Qualche ora dopo ci dirigemmo verso il retro del giardino della scuola. Prendemmo posto su una panchina poco vicina all'uscita. Ero ancora un po' scossa dalla sua reazione di prima ma lo assecondai. Lui giocherellava con i suoi pollici ed io mi massaggiavo il polso arrossato mentre aspettavo che dicesse qualcosa. Poi lui fece qualcosa di inaspettato: mi abbracciò. Lo sentii sussultare mentre mi teneva stretta nelle sue braccia. All'inizio rimasi rigida ma poi mi sciolsi ricambiando l'abbraccio. Sembrava la cosa più naturale per noi anche se ci conoscevamo solo da qualche settimana. Nessuno dei due aveva il coraggio di fiatare o di staccarsi. Eravamo in pace. Restammo così per una decina di minuti poi, quando finalmente ci staccammo vidi qualcosa che mi turbò: Jasper si tratteneva il labbro fra i denti e lo stringeva così forte che un filo di sangue gli colò sul mento. Si ripulì immediatamente con un fazzoletto ripiegato che aveva nella tasca del jeans.
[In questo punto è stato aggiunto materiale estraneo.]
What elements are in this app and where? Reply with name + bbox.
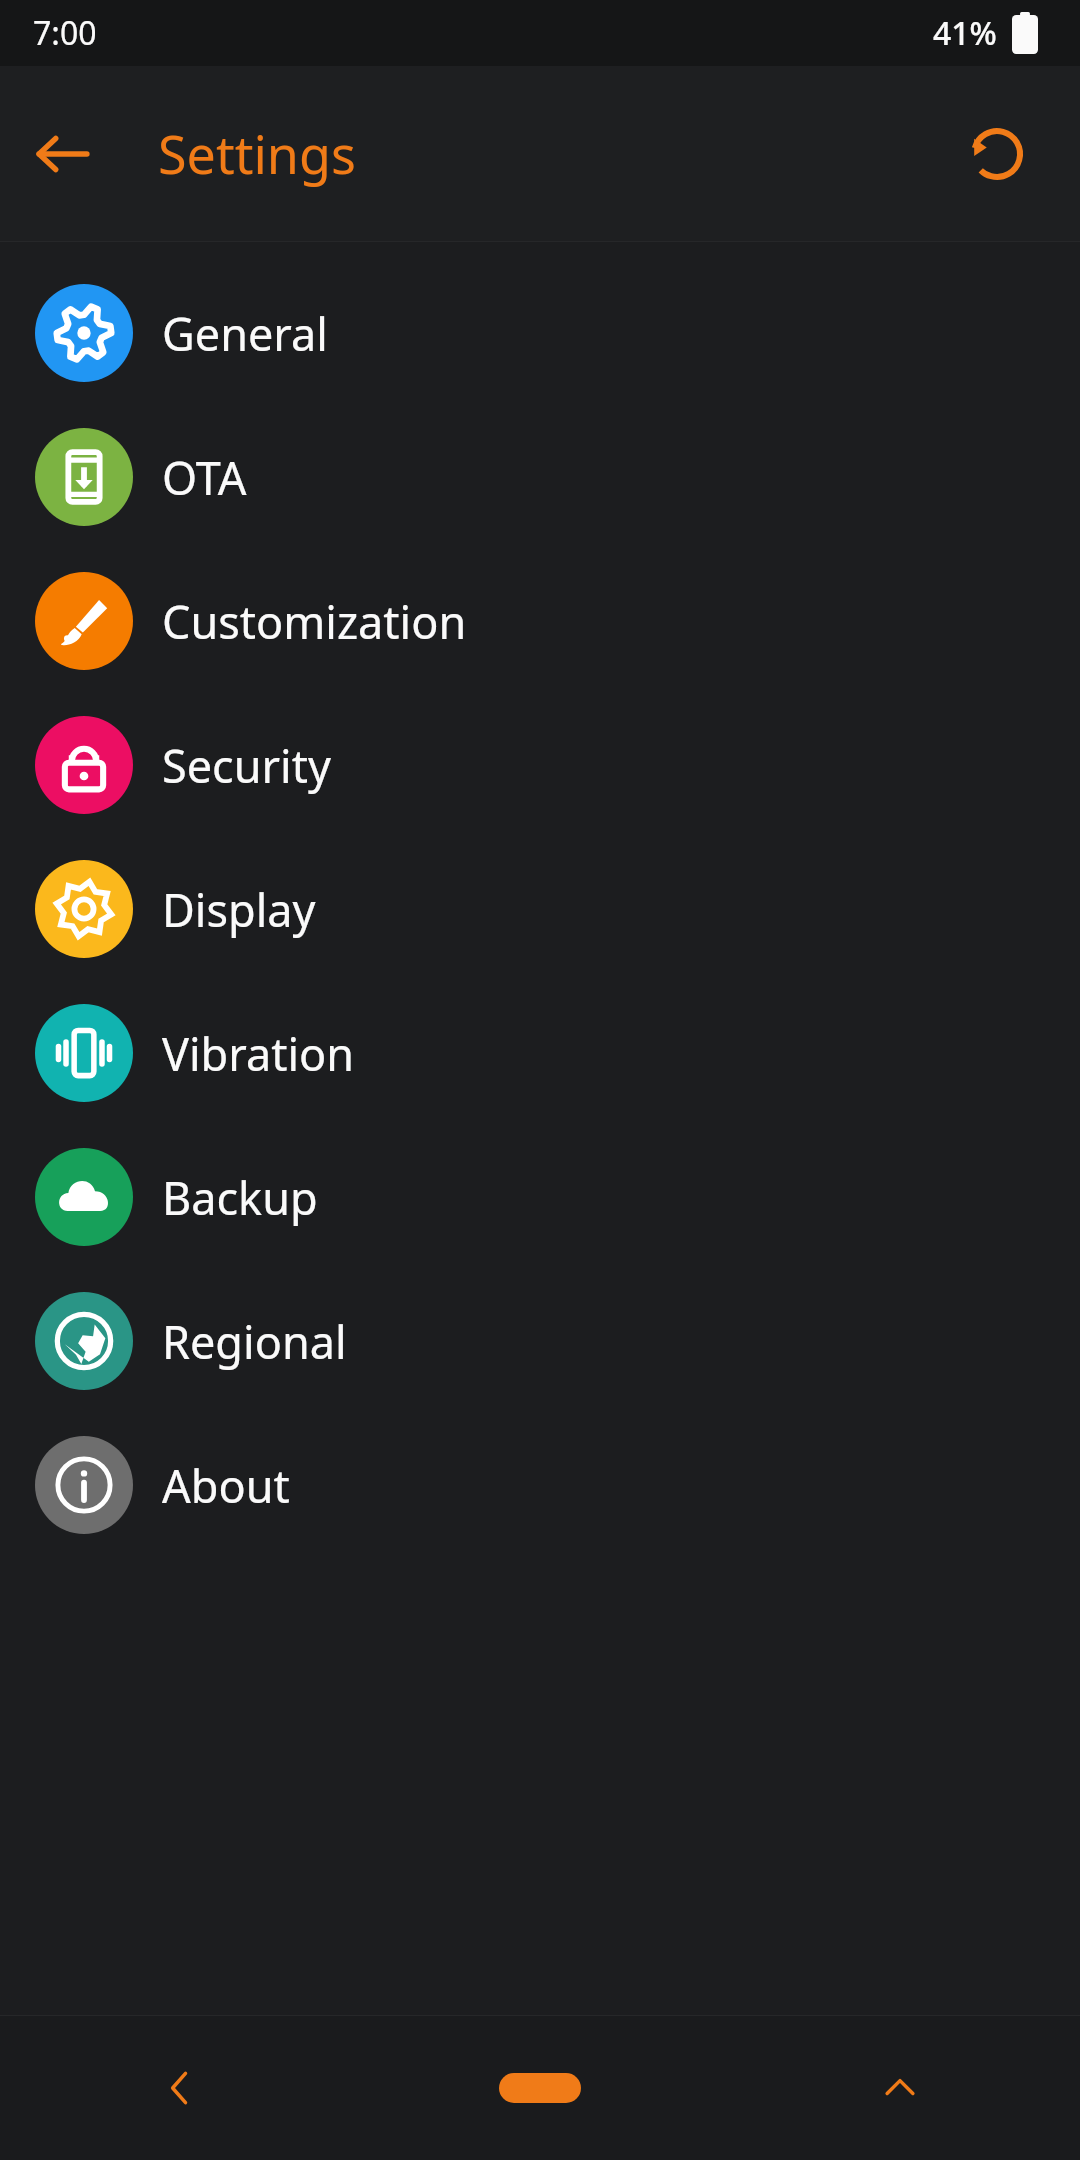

Alzò di scatto lo sguardo su di me scrutandomi con i suoi occhi penetranti. Aggrottai le sopracciglia perché non capivo. Proprio quando stava per parlare un frastuono mi stordì le orecchie facendomi balzare dallo spavento: maledetta campanella! Si alzò prima lui e mi porse la sua mano. L'afferrai e mi tirò a sé con forza. Scontrammo le nostre fronti e scoppiammo in una risata nervosa prima di andare di corsa alle nostre rispettive lezioni. Non riuscii a seguire molto, ero distratta dai miei pensieri. Non riuscivano a darmi pace, mi tormentava il pensiero di Jasper e delle sue strane reazioni. ciò che era accaduto poco prima. Cosa ne era stato del ragazzo timido e dolce di qualche settimana prima?